EXERCISE DIRECTIONS: For this exercise, copy all the data exactly and include none of the pictures.

[Stored data entries]

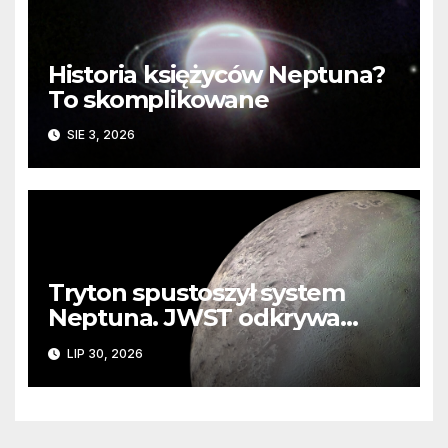
Historia księżyców Neptuna?
To skomplikowane
SIE 3, 2026
Tryton spustoszył system
Neptuna. JWST odkrywa
ślady kosmicznej katastrofy i
LIP 30, 2026
zaginionego lodu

EXERCISE SOLUTION:
Historia księżyców Neptuna?
To skomplikowane
SIE 3, 2026
Tryton spustoszył system
Neptuna. JWST odkrywa
ślady kosmicznej katastrofy i
LIP 30, 2026
zaginionego lodu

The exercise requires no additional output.